__WORK INSTRUCTION__
Return exactly, with nothing added, the lines from the one that contains "ünnepét - Önkénteseit" through the end of the listing below, pictures excluded.

__RECORDED INFORMATION__
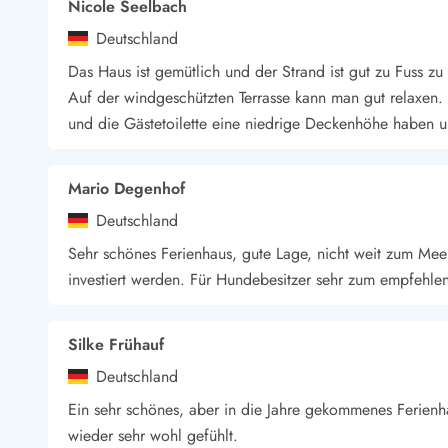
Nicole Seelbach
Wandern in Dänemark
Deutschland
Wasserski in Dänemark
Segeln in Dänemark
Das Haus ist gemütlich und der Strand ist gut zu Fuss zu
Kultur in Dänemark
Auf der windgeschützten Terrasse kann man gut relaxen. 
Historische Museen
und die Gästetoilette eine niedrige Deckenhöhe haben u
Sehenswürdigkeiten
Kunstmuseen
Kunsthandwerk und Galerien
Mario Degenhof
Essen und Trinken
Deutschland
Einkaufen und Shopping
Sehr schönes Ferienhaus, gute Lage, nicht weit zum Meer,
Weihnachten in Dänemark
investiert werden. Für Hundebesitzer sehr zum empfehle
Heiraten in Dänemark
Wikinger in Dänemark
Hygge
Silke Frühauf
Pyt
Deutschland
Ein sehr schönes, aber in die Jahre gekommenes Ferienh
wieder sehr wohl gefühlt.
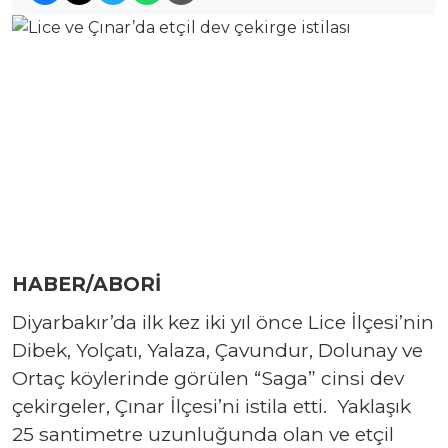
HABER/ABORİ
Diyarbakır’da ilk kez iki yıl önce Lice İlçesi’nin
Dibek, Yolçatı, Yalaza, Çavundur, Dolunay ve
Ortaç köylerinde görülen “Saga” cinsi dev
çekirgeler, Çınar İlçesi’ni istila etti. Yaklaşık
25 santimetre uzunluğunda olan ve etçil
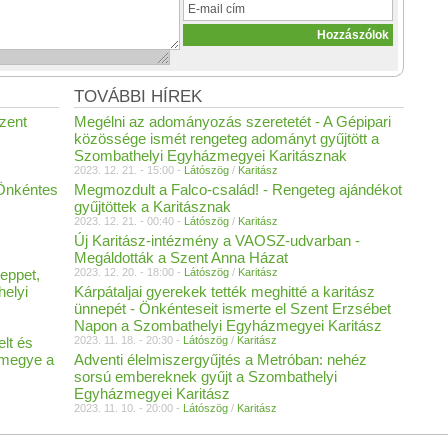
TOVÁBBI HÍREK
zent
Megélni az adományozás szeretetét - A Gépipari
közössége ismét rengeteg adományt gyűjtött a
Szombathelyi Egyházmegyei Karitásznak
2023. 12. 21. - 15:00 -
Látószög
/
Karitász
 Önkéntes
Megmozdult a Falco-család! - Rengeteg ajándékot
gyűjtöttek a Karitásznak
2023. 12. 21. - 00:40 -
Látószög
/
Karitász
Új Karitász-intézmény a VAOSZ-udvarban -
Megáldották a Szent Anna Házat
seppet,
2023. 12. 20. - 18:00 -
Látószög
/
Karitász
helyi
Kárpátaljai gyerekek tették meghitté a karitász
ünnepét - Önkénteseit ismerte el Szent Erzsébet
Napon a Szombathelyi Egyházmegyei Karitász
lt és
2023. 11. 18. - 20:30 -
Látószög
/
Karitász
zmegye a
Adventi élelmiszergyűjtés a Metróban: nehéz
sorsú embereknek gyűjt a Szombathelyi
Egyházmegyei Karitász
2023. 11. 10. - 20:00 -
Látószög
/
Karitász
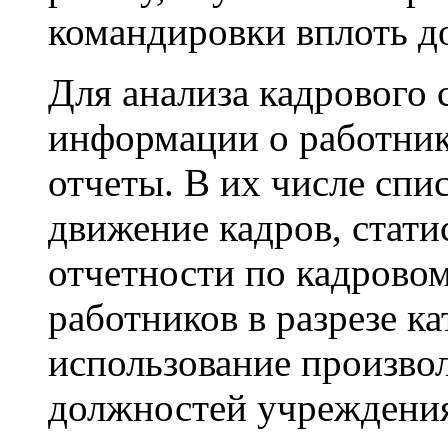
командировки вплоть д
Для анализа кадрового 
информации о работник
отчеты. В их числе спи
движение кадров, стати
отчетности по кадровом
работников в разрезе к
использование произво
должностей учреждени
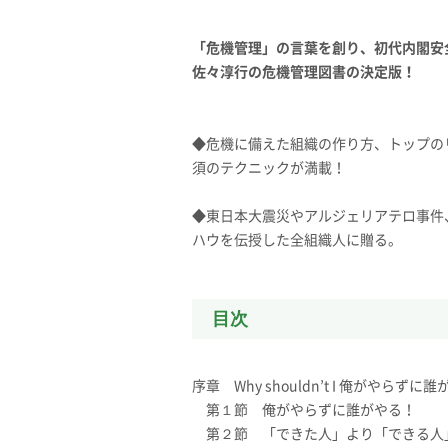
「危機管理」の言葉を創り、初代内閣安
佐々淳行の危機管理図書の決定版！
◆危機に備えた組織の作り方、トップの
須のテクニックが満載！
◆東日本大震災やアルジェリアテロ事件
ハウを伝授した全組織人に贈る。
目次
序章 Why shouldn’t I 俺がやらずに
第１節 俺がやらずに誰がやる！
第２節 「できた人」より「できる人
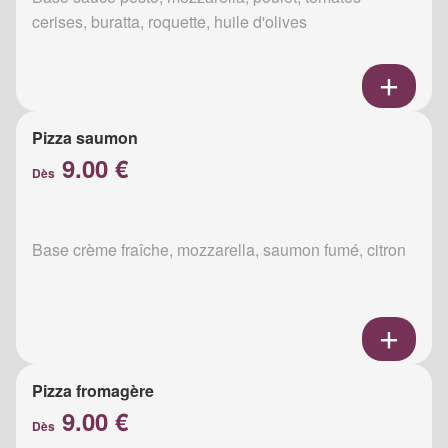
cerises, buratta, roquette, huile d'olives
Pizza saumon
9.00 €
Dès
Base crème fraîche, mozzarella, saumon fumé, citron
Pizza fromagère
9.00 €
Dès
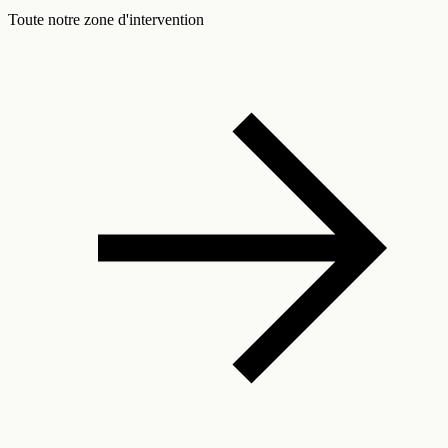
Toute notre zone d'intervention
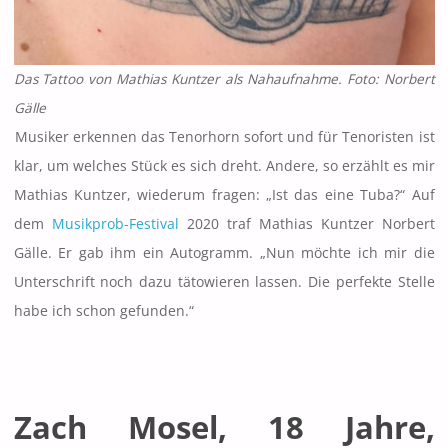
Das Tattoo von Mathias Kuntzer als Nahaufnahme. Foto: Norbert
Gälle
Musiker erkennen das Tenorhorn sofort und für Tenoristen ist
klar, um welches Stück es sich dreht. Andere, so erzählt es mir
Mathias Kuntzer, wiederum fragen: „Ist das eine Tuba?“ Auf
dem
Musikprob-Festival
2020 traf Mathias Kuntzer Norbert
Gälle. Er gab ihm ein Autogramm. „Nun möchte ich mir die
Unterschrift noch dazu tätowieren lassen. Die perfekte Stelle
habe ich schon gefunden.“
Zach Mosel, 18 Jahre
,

__WRITTEN REPLY__
ünnepét - Önkénteseit ismerte el Szent Erzsébet
Napon a Szombathelyi Egyházmegyei Karitász
lt és
2023. 11. 18. - 20:30 -
Látószög
/
Karitász
zmegye a
Adventi élelmiszergyűjtés a Metróban: nehéz
sorsú embereknek gyűjt a Szombathelyi
Egyházmegyei Karitász
2023. 11. 10. - 20:00 -
Látószög
/
Karitász
командировки вплоть д
Для анализа кадрового 
информации о работник
отчеты. В их числе спи
движение кадров, стати
отчетности по кадровом
работников в разрезе к
использование произво
должностей учреждени
「危機管理」の言葉を創り、初代内閣安
佐々淳行の危機管理図書の決定版！
◆危機に備えた組織の作り方、トップの
須のテクニックが満載！
◆東日本大震災やアルジェリアテロ事件
ハウを伝授した全組織人に贈る。
目次
序章 Why shouldn’t I 俺がやらずに
第１節 俺がやらずに誰がやる！
第２節 「できた人」より「できる人
cerises, buratta, roquette, huile d'olives
Pizza saumon
9.00 €
Dès
Base crème fraîche, mozzarella, saumon fumé, citron
Pizza fromagère
9.00 €
Dès
Toute notre zone d'intervention
Das Tattoo von Mathias Kuntzer als Nahaufnahme. Foto: Norbert
Gälle
Musiker erkennen das Tenorhorn sofort und für Tenoristen ist
klar, um welches Stück es sich dreht. Andere, so erzählt es mir
Mathias Kuntzer, wiederum fragen: „Ist das eine Tuba?“ Auf
dem
Musikprob-Festival
2020 traf Mathias Kuntzer Norbert
Gälle. Er gab ihm ein Autogramm. „Nun möchte ich mir die
Unterschrift noch dazu tätowieren lassen. Die perfekte Stelle
habe ich schon gefunden.“
Zach Mosel, 18 Jahre
,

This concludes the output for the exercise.